Dataset excerpts START

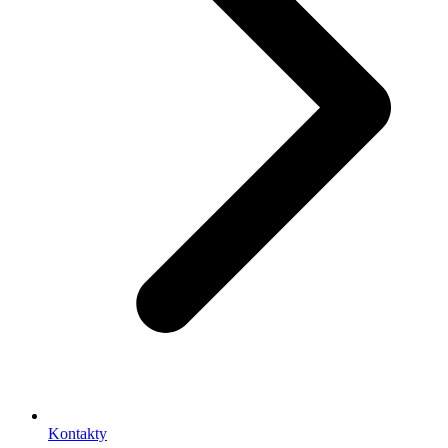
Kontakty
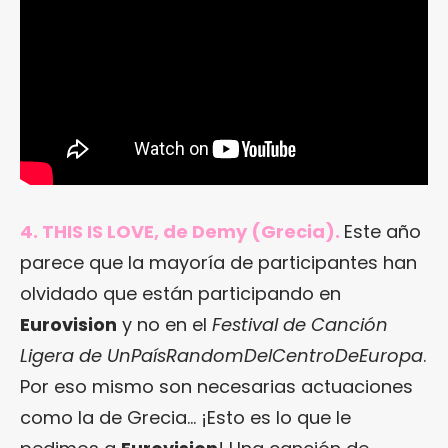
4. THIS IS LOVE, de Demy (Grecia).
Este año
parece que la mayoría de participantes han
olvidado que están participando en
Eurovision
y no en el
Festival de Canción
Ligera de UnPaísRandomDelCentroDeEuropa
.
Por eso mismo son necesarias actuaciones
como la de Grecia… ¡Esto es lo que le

Dataset excerpts END
Dataset excerpts START

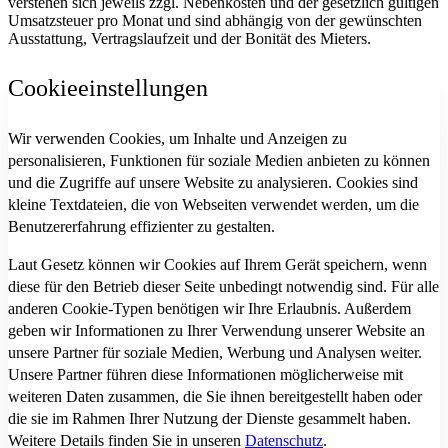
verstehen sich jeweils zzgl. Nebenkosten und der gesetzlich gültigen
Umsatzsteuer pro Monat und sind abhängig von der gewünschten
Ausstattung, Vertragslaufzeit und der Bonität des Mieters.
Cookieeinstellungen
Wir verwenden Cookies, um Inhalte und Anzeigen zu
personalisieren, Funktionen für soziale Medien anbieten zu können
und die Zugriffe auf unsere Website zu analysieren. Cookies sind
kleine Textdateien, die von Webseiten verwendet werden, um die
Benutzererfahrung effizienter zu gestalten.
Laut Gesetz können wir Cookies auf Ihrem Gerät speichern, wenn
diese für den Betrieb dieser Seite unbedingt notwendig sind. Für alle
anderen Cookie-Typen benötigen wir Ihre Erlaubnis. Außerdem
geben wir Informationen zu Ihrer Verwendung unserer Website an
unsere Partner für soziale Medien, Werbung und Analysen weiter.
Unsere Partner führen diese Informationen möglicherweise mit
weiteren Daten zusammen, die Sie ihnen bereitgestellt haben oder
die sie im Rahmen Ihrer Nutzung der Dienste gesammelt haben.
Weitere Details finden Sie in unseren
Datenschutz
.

Dataset excerpts END

• [What the task requires] Every line of the listing that includes the word "können" forms the answer.

• [Solution to this task]
personalisieren, Funktionen für soziale Medien anbieten zu können
Laut Gesetz können wir Cookies auf Ihrem Gerät speichern, wenn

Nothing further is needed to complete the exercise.